YOUNG songstress Thulani Machisa has a mission; she wants to continue from where the late veteran mbira singer and composer Chiwoniso Maraire left.
While that is a tall order, Thulani, who is currently studying music at the Zimbabwe College of Music, is optimistic that she will match the standards set by the late music star.
“I am inspired by sister Chiwoniso, she was a great composer, had a great voice and she could play the mbira instrument at the highest level. She managed to fuse traditional beats and modern instruments to perfection.
“Her mbira playing prowess was above the rest. In her music she usually exploded to the spiritual realms; songs like Amai and her rendition of Nhemamusasa are just classics. She is my inspiration and I would like to follow her footsteps; as an all-rounder,” said Thulani.
The singer completed her advanced certificate in Music in 2019 and in August she will resume studies for her degree semesters. “I have been taught how to play the mbira (nyunganyunga, nhare, njari), marimba, ngoma, hosho, acoustic guitar, bass guitar, saxophone and piano. My favourite is the bass guitar.”
Born 20 April 1998 in Bulawayo in a family comprising three siblings that include Thandekile and Thabani, Thulani is also inspired by her father, Okay, a human rights advocate and musician.
“My father is a graduate of the Zimbabwe College of Music, he has his own band, Machena where he plays the mbira instrument and does vocals.
“I have followed his progression in music and in following his footsteps I had to enrol at the college of music where I am learning about writing and reading music apart from specialising in piano,” she said.
Her young sister Thandekile is showing positive signs already. “She loves music very much but the difference between me and her is that she is more into hip-hop and RnB. She is however flexible when it comes to listening. She also plays mbira and marimba.”
A devoted Catholic, Thulani’s life revolves around two things; music and sleeping. “I’m at school from 8am to 5pm. When I get home I do my duties and then do my assignments. So there is no free time for me – so it is music and sleeping. It is unfortunate that most of the choir sessions and rehearsals at our church are done when I’m at school and time to practice is very limited so I prefer to sing from behind.”
Her mother, Candies could not escape falling in love with music, what with husband and daughter so engrossed in the art. “She supports my artistic endeavours and I am surprised when at times she tells me that ‘my bass is too much’. I am sensing a musical family here!”
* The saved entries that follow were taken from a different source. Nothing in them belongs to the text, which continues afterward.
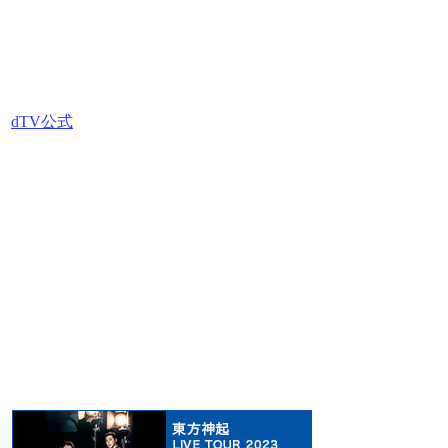
dTV公式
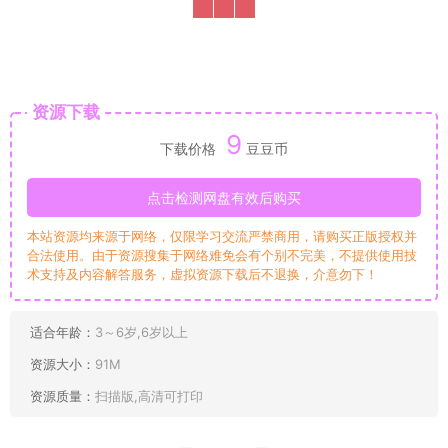
资源下载
9
下载价格
豆豆币
点击检测网盘有效后购买
本站资源均来源于网络，仅限学习交流严禁商用，请购买正版授权并
合法使用。由于资源搜集于网络难免会有个别不完美，不提供使用技
术支持及内容解答服务，虚拟资源下载后不退换，介意勿下！
适合年龄：
3～6岁,6岁以上
资源大小：
91M
资源质量：
扫描版,高清可打印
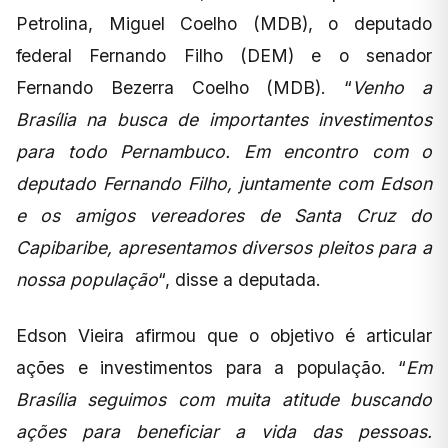
Petrolina, Miguel Coelho (MDB), o deputado
federal Fernando Filho (DEM) e o senador
Fernando Bezerra Coelho (MDB). “
Venho a
Brasília na busca de importantes investimentos
para todo Pernambuco. Em encontro com o
deputado Fernando Filho, juntamente com Edson
e os amigos vereadores de Santa Cruz do
Capibaribe, apresentamos diversos pleitos para a
nossa população
“, disse a deputada.
Edson Vieira afirmou que o objetivo é articular
ações e investimentos para a população. “
Em
Brasília seguimos com muita atitude buscando
ações para beneficiar a vida das pessoas.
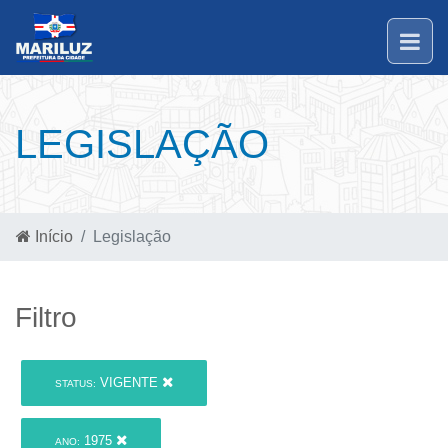
LEGISLAÇÃO
Início
Legislação
Filtro
VIGENTE
STATUS:
1975
ANO:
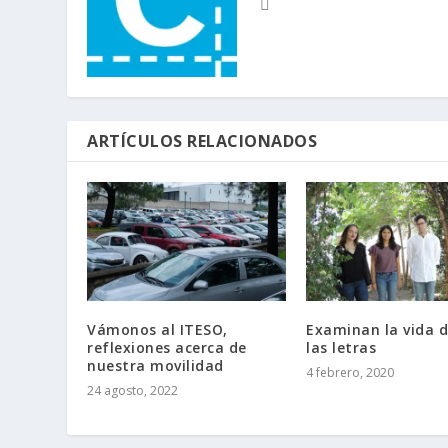
ARTÍCULOS RELACIONADOS
Vámonos al ITESO,
Examinan la vida 
reflexiones acerca de
las letras
nuestra movilidad
4 febrero, 2020
24 agosto, 2022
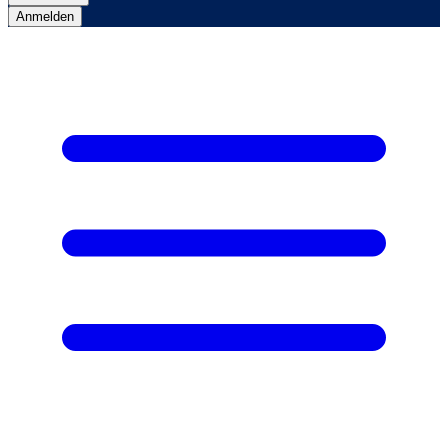
Anmelden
Thulani is already dreaming big. “I want my music to compete for accolades; my wish is to sweep all the music awards; just watch the space.”
Thulani will be launching her EP titled My Life that comprise four songs; Gift, Ndini, Toenda and Samatenga, on 21st of this month at Theatre in the Park in Harare.
“The up-coming concert will launch my brand called Thulani Machisa. I’m going to be supported by Gary Tight, Okay Machisa and Machena, Terry (Terrence Kwenda) and Lala (Petronella).”
The EP was produced by Mono Mundu, a guitarist and composer in his own right. Thulani said: “I’ve always worked with Mono and I have learnt a lot. He has not only been my producer but also a father.”
She says the song Gift is more of a prayer. “This is a prayer for guidance as I accept the gift to sing and communicate with audiences. Ndini is a song that simply describes who I am; it explains how people view me and also my response to society on who I am. The song Toenda simply encourages people to work hard for their families while Samatenga was first ever song. I wrote it 2018 with the help of Lala. This is a praise song; praising God for all his work. I also played the nyunganyunga mbira on this song.”
Throughout the recording she was backed by Integrity Mutanga (bass guitarist), Charles Chakanetsa (lead guitarist), Tadiwa Mutetwa (drummer) and Gift Gosha (brass and backing vocalist).
To all the girl-child out there she says: “I would like to encourage them to focus and have discipline when it comes to this profession.”
Her father, Okay said he felt quite successful in managing to transmit some positive attributes to her daughter’s talent.
“She has indeed confirmed that my contributions to her music creative art have made her dream come true. We had performances together at some moments and I have realised Thulani beyond being a musician; she is a comedian, an actor and a poet. I have seen her perform at Zimbabwe College of Music and I am satisfied that she is now ready to produce and package her own creative work,” said Okay.
Okay added that as Thulani grew up, “some characteristic of a musician started to show when she was not at primary and secondary schools. We have plans to collaborate and work together; actually on the 21st of this month at the launch they are a few pieces that we will perform together.”